If $a^2 + b^2$ is a prime number $p$, with $p \equiv 1$ (mod $4$), then $a + bi$ is prime in the Gaussian integers $\mathbb{Z}[i]$

Question

I know that there are a lot of questions similar to this, but the reason I'm confused is that it seems that you can prove this just knowing that $a^2 + b^2 = p$ and not use the fact that $p \equiv 1$ (mod $4$) by the following:

Suppose $a + bi = xy$ ($x, y\in\mathbb{Z}[i]$). Then $N(x)N(y) = N(a + bi) = p$. This implies that $N(x) = 1$ or $N(y) = 1$ which tells us that $a + bi$ is irreducible and therefore a prime in the ring of Gaussian integers. Do I need to use the fact that $p$ is congruent to $1$? Help would be appreciated!

Answer 1

Your argument is correct, but note that it's only possible to write $p=a^2+b^2$ for integers $a,b$ if $p=2$ or $p\equiv 1$ (mod $4$). This is because the squares mod $4$ are $0$ and $1$.

Answer 2

The bit about $p \equiv 1 \pmod 4$ seems to have tripped you up a little bit, since numbers with a norm of $2$ (specifically $1 + i$, $1 - i$, $-1 - i$ and $-1 + i$) are also prime.

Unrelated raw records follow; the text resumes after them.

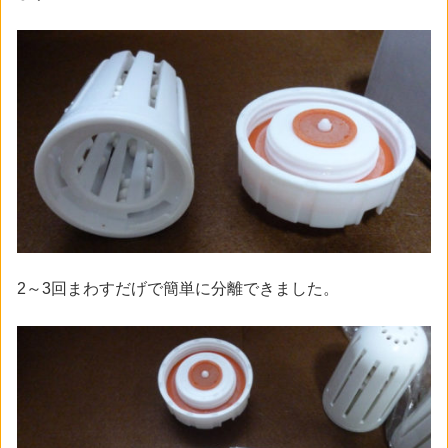
2～3回まわすだげで簡単に分離できました。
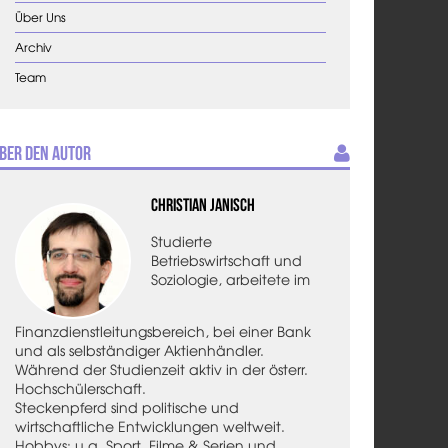
Über Uns
Archiv
Team
ber den Autor
Christian Janisch
Studierte
Betriebswirtschaft und
Soziologie, arbeitete im
Finanzdienstleitungsbereich, bei einer Bank
und als selbständiger Aktienhändler.
Während der Studienzeit aktiv in der österr.
Hochschülerschaft.
Steckenpferd sind politische und
wirtschaftliche Entwicklungen weltweit.
Hobbys: u.a. Sport, Filme & Serien und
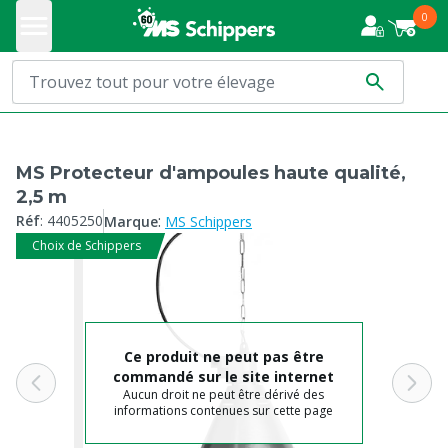
0
MS Protecteur d'ampoules haute qualité,
2,5 m
:
Réf
:
4405250
Marque
MS Schippers
Choix de Schippers
Ce produit ne peut pas être
commandé sur le site internet
Aucun droit ne peut être dérivé des
informations contenues sur cette page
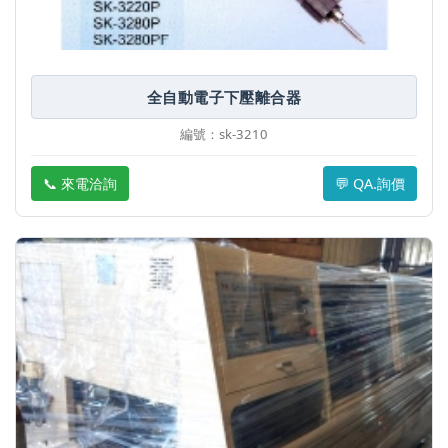
全自動電子下壓離合器
編號：sk-3210
📞 來電洽詢
💬 QA.詢價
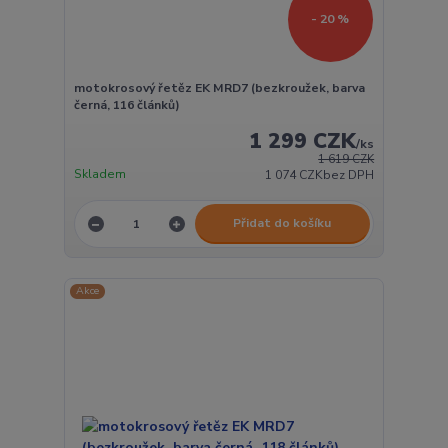
- 20 %
motokrosový řetěz EK MRD7 (bezkroužek, barva
černá, 116 článků)
1 299 CZK
/
ks
1 619 CZK
Skladem
1 074 CZK
bez DPH
Přidat do košíku
Akce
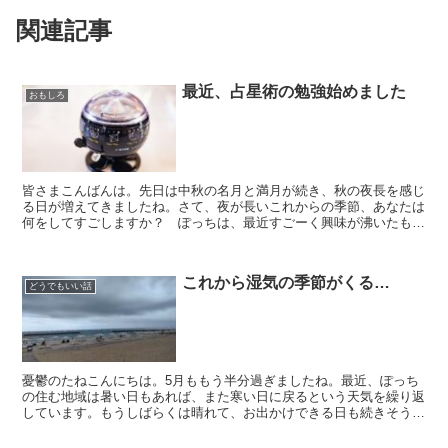
関連記事
最近、占星術の勉強始めました
おもしろ
皆さまこんばんは。先日は中秋の名月と満月が続き、秋の夜長を感じ
る日が増えてきましたね。さて、夜が長いこれからの季節、あなたは
何をしてすごしますか？ ぽっちは、最近すごーく興味が沸いたもの
があります。それは 占星術です。 ぽっちのブログを読ん...
これから湿気の季節がくる…
どうでもいい話
憂鬱のたねこんにちは。5月ももう半分過ぎましたね。最近、ぽっち
の住む地域は暑い日もあれば、また寒い日に戻るという天気を繰り返
しています。もうしばらくは晴れて、お出かけできる日も続きそうな
感じですが、来月になれば、時期的に梅雨に入りますね。そ...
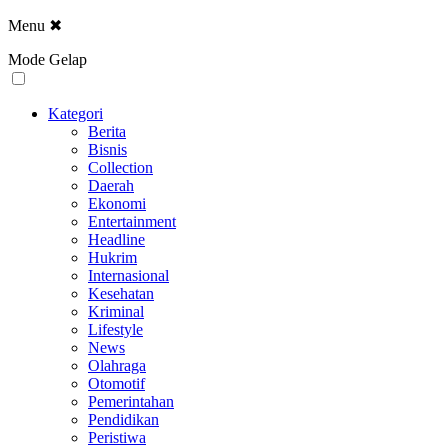
Menu
✖
Mode Gelap
Kategori
Berita
Bisnis
Collection
Daerah
Ekonomi
Entertainment
Headline
Hukrim
Internasional
Kesehatan
Kriminal
Lifestyle
News
Olahraga
Otomotif
Pemerintahan
Pendidikan
Peristiwa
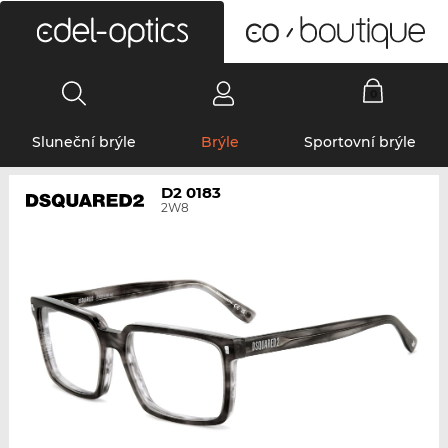
0
Sluneční brýle
Brýle
Sportovní brýle
D2 0183
2W8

You can go further and apply your argument to other domains because $N(u) = \pm 1$ means $u$ is a unit and that's the only $xy$ possibility if $N(xy)$ is prime.

Answer 3

A few clarifications are in order. First, that $p \in \textbf Z$ is a positive odd prime number. For example, $5 \equiv 1 \pmod 4$ but $-5 \equiv 3 \pmod 4$ yet $(-2 + i)(2 + i) = -5$.

Second, $\textbf Z[i]$ is a unique factorization domain in which all non-unit irreducible numbers are also prime.

Third, the norm function maps the algebraic integers of $\textbf Z[i]$ to the nonnegative integers of $\textbf Z$ (which is to say, $0$ and the positive integers).

With those preliminaries taken care of, your proof is perfectly sound. Since the norm is multiplicative, $N(x) N(y) = p$ does indeed mean that either $x$ or $y$ must be a unit and therefore $a + bi$ is prime.